Published: July 31, 2003

Arthur G. Gillies (1934-2003)

Arthur G. Gillies died on the morning of July 13 at the age of 69. Arthur was one of the most respected and the most liked competitors of the scene. In 1950 he turned professional at 16 and won the local events of the Argyllshire Gathering in the same year.

Under the influences of Angus and Ronnie Lawrie of Oban, he was to become one of the most prominent exponents of the old school of Argyllshire piping. Donald MacLean of Lewis, one of his idols, was another one Arthur Gillies’s mentors. In his piobaireachd playing, Arthur had also strong Argyll connections. For more than 20 years he studied with Archie Kenneth, Stronachullin, and gained greatly from the vast knowledge of James Campbell of Kilberry. In gratitude to these men he would always refer to himself as being of the Kilberry School. With one of the tunes taught to him by Archie Kenneth, “Farewell to the Laird of Islay,” he won the Gold Medal at the Argyllshire Gathering in 1975.

With an incredible consistency over the years, he went on to win the Open Piobaireachd at Oban in 1993. His consistency and class as a competitor were extraordinary. He won the Open Piobaireachd at Cowal against big fields for three years in succession. In Inveraray he was able to equal this record of his own. The Senior Masters’ Gold Axe at the Lochaber Gathering in Fort William he won on three occasions, which he considered himself one of his greatest achievements. Never retiring from professional competition, Arthur went on for more than 50 years of constant success on the boards.

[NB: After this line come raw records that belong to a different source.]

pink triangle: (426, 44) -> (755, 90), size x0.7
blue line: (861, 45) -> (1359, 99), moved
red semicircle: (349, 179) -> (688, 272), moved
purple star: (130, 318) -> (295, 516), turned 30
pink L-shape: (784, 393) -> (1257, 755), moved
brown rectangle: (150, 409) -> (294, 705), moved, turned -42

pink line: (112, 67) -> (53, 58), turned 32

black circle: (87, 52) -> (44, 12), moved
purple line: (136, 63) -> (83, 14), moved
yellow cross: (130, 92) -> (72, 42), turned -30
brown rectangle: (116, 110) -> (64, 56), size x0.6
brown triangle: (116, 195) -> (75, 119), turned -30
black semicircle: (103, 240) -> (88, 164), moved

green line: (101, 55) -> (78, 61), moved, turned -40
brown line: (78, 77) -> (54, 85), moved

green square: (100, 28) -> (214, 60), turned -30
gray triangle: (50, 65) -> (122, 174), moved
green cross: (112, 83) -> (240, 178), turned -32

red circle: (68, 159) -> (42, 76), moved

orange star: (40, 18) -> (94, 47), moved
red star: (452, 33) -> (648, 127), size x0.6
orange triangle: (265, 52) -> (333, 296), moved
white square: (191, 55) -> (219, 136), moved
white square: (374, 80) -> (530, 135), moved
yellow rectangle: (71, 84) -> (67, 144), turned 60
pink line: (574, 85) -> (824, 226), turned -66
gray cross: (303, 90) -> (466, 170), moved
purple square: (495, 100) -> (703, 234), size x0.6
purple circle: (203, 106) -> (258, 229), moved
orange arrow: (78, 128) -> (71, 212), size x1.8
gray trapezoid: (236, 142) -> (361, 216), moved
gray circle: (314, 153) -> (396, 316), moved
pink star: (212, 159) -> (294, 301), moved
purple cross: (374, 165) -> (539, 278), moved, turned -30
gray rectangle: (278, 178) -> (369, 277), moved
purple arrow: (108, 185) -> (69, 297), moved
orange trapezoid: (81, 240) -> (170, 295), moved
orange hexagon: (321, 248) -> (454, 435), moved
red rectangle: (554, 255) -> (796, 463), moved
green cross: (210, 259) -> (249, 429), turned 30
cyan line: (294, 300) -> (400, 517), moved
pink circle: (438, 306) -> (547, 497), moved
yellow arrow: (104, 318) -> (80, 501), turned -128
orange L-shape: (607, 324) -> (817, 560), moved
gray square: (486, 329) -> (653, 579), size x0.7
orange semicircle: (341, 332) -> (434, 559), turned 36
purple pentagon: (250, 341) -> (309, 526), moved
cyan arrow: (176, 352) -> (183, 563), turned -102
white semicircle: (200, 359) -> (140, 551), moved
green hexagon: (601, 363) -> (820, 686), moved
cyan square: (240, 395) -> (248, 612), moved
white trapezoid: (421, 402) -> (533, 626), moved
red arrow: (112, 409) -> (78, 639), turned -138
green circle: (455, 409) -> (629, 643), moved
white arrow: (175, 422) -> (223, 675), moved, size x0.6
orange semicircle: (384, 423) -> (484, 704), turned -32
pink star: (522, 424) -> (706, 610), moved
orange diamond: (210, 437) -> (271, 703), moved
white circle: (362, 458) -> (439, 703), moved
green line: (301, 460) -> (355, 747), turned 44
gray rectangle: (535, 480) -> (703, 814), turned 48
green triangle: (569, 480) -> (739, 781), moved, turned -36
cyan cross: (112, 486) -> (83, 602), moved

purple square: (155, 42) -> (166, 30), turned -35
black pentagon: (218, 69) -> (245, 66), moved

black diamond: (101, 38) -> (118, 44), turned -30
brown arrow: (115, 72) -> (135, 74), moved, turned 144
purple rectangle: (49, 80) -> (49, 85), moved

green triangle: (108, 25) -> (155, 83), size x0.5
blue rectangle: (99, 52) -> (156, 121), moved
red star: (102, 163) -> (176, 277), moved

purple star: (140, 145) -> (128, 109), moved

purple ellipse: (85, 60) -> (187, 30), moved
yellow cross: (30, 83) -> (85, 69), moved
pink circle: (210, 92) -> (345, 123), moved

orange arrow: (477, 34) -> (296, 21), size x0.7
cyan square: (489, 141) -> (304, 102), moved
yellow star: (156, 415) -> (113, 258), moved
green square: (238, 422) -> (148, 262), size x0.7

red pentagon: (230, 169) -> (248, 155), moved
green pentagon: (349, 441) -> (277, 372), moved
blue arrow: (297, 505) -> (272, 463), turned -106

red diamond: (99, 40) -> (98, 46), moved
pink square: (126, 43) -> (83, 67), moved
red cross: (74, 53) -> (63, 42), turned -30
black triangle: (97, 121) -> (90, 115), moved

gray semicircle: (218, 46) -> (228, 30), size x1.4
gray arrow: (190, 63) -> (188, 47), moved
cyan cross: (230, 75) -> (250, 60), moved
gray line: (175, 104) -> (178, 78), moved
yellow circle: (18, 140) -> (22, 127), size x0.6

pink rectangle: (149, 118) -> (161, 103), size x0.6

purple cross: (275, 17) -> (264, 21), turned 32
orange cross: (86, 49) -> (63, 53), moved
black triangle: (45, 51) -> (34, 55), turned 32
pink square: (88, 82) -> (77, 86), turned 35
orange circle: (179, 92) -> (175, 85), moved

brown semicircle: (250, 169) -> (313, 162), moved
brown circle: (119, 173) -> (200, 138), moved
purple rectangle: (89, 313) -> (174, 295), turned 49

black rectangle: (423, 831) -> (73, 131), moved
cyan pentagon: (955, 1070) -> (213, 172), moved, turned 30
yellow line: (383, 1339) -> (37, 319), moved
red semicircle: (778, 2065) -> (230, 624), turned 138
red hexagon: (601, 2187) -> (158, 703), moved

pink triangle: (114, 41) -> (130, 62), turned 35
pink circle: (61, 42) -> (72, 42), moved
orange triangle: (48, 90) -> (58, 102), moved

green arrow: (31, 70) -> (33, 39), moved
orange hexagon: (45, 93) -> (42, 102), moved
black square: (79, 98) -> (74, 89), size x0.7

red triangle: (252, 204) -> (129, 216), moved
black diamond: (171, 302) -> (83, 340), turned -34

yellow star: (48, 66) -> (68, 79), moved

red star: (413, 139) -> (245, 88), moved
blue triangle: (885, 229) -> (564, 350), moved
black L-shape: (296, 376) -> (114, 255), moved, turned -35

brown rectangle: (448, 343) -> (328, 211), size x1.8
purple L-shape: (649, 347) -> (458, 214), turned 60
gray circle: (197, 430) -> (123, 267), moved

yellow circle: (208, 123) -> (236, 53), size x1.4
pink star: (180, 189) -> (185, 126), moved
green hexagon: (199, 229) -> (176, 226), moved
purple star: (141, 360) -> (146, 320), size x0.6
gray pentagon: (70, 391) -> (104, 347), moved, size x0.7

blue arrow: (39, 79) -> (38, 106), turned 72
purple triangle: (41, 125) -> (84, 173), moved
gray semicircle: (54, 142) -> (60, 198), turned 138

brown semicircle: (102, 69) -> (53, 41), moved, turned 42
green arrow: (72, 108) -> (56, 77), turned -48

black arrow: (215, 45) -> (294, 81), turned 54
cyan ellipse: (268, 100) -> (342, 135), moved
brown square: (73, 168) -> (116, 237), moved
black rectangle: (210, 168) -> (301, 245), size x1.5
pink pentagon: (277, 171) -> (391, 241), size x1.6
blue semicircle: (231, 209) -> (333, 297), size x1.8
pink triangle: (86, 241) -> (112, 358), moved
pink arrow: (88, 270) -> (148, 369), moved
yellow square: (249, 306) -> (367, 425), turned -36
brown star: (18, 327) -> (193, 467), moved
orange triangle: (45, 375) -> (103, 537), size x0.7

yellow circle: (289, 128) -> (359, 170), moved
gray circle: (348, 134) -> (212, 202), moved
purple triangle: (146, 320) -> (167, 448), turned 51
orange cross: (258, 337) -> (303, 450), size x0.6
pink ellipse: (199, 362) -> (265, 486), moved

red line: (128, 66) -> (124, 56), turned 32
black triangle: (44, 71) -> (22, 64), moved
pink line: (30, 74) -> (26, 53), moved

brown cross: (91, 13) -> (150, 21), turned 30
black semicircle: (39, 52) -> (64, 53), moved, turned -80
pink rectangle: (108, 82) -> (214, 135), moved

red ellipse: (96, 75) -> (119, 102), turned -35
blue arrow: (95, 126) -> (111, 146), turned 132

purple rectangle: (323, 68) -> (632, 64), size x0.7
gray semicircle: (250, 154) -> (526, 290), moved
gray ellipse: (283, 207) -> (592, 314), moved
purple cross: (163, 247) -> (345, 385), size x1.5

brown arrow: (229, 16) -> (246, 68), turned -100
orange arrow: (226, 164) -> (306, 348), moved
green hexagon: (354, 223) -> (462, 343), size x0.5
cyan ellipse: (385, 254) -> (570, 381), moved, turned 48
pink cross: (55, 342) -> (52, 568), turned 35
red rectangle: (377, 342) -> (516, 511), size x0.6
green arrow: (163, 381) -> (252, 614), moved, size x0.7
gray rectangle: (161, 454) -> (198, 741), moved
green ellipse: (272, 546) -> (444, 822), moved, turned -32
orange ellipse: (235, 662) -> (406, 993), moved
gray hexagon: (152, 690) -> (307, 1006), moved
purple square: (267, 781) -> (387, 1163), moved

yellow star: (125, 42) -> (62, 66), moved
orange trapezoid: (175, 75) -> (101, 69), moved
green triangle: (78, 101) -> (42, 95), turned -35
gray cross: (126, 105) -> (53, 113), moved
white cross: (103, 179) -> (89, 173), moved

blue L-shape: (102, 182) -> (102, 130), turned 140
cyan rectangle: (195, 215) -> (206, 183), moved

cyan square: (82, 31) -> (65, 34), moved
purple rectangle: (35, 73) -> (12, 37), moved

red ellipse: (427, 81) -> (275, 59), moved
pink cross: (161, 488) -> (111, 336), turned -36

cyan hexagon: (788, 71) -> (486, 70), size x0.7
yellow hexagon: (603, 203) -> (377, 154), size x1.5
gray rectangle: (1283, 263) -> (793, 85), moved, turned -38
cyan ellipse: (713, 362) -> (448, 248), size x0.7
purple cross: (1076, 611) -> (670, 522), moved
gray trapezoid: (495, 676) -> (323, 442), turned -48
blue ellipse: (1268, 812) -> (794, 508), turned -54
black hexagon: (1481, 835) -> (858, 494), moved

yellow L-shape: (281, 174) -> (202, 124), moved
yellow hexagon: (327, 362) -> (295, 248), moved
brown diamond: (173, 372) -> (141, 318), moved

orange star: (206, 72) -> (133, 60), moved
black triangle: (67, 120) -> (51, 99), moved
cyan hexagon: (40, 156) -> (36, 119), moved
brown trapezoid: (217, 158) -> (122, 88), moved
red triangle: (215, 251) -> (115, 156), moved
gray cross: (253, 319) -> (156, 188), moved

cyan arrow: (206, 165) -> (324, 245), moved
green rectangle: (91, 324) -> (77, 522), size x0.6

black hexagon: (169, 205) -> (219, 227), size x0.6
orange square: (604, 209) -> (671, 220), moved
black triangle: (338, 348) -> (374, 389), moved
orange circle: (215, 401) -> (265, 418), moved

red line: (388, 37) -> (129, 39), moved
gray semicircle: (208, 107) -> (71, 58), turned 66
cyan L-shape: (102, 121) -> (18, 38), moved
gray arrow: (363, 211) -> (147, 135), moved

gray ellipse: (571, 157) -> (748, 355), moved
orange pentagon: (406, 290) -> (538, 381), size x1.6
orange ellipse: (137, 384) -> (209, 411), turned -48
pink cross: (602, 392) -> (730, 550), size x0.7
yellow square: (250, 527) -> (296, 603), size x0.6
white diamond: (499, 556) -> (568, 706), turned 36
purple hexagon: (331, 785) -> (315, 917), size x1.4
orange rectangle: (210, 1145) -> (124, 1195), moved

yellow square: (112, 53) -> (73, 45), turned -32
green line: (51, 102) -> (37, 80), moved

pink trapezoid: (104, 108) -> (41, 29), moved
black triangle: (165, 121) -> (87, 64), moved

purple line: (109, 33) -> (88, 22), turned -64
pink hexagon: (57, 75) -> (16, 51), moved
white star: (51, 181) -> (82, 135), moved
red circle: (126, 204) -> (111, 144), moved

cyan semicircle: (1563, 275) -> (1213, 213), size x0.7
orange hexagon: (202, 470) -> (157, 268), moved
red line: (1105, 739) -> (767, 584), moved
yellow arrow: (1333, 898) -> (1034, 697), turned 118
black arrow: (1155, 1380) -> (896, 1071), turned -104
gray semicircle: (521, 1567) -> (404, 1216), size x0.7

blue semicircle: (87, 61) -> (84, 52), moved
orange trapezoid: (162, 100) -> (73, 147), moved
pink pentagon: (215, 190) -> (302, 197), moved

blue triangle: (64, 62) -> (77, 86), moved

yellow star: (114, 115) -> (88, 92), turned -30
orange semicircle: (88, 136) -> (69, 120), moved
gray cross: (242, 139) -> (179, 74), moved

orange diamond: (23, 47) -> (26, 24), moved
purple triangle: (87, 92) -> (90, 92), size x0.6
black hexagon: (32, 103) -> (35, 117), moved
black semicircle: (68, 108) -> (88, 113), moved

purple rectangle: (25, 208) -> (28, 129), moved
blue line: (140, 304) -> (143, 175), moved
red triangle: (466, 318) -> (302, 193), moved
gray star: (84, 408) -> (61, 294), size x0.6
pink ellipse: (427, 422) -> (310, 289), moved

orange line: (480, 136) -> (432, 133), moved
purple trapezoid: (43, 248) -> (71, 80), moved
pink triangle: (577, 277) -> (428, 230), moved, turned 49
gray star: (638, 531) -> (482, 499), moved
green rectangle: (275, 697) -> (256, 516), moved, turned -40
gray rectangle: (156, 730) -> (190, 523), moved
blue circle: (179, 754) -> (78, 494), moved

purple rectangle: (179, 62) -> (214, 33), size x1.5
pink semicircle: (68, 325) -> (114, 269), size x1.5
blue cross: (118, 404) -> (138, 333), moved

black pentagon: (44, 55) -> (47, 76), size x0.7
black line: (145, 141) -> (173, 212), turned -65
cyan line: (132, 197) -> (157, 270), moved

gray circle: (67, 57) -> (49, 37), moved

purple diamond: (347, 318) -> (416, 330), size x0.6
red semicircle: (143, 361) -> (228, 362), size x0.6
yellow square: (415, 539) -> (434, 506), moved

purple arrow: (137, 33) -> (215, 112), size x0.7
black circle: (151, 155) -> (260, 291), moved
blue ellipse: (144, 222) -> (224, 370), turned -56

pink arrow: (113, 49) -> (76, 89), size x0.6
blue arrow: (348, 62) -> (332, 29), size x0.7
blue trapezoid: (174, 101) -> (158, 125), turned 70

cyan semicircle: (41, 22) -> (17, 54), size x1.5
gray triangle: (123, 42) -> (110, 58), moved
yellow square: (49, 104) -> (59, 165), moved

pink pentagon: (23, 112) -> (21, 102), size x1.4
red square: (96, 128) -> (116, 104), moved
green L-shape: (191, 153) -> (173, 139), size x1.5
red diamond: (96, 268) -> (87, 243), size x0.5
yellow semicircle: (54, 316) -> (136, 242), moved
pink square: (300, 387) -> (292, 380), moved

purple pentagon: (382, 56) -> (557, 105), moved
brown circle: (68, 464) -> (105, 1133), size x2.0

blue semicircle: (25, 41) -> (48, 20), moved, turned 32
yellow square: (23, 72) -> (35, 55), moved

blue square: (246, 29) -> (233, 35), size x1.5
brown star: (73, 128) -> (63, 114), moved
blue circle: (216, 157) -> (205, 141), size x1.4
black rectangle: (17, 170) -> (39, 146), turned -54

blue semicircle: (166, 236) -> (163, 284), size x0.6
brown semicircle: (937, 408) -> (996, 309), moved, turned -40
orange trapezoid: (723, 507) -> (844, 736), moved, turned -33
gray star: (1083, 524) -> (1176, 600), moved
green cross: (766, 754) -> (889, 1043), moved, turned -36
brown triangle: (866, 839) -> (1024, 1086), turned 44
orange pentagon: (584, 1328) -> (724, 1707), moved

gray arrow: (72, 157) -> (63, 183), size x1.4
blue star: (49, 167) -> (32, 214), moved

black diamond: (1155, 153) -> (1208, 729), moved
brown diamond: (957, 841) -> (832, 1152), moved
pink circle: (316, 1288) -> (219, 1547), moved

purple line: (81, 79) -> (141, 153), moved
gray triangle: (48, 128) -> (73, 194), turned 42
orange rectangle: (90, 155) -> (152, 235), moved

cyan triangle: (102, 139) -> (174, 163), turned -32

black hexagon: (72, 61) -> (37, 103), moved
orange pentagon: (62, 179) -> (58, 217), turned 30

The crispness of fingers, the sweetness of his bagpipe, and his natural musicality added up to performances that will be remembered by many as among the best. After the passing of his beloved wife, Barbara, in 1993, Arthur devoted a lot of his time and commitment to teaching and encouraging others. An instructor at the summer schools of the Piping Centre, a loyal supporter of the College of Piping, a respected teacher on the outer Hebrides as well as a popular instructor in Alaska, North America and Germany, Arthur encouraged piping where he could. Especially on German piping he had a tremendous impact, teaching at summer schools and workshops organized specially for him for more than seven continuous years.

Arthur was one of the finest men one could have met. He was genuine, he was generous with his knowledge, and he had a natural gift of gaining friends and being a loyal friend himself. The piping circle will not be the same again without him. He will be missed greatly. The funeral will be held at Kilchrenan at 1:00 p.m. on Friday, July 18.